#### Brief:
In the material below, find the line with "Без отделки (15)" and the line with "durée du contrat (12 ou 24 m", then output those two lines and every line between them, exactly.
[Opening Given records section]
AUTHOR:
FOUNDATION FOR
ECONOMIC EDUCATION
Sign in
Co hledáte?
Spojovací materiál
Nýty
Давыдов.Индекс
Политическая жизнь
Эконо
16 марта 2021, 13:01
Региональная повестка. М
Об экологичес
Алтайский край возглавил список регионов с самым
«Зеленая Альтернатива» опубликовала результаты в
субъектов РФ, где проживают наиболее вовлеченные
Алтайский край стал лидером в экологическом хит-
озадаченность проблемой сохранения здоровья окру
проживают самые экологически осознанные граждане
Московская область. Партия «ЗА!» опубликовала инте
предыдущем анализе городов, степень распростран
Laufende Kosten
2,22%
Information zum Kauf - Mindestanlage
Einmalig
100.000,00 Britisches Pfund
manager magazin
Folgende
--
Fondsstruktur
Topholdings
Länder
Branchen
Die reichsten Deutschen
[Closing Given records section]
[Opening Given records section]
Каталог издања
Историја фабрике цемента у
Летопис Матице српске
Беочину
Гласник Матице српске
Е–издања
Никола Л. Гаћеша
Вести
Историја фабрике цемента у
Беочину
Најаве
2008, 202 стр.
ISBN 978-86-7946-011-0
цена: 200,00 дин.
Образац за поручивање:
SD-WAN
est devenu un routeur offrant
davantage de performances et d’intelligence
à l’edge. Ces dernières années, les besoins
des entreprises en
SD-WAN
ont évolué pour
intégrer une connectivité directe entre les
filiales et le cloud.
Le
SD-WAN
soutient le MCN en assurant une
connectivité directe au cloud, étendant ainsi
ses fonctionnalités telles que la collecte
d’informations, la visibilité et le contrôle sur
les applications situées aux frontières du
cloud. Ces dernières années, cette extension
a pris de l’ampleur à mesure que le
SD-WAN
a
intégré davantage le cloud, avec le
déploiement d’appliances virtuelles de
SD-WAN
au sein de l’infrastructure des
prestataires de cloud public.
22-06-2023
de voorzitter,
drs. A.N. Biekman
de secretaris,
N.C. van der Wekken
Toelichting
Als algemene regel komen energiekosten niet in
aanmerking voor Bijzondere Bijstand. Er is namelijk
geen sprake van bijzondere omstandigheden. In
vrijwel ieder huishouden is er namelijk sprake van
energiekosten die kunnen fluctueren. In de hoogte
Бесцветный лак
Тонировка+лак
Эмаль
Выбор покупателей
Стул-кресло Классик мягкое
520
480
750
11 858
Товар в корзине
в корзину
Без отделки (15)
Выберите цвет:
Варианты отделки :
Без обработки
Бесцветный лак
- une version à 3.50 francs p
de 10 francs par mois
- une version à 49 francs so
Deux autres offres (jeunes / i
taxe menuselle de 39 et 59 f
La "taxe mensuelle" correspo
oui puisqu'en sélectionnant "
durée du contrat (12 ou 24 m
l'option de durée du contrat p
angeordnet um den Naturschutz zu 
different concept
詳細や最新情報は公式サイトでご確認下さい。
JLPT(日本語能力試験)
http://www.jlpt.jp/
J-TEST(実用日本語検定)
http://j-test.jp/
[Closing Given records section]
#### Answer to this problem:
Без отделки (15)
Выберите цвет:
Варианты отделки :
Без обработки
Бесцветный лак
- une version à 3.50 francs p
de 10 francs par mois
- une version à 49 francs so
Deux autres offres (jeunes / i
taxe menuselle de 39 et 59 f
La "taxe mensuelle" correspo
oui puisqu'en sélectionnant "
durée du contrat (12 ou 24 m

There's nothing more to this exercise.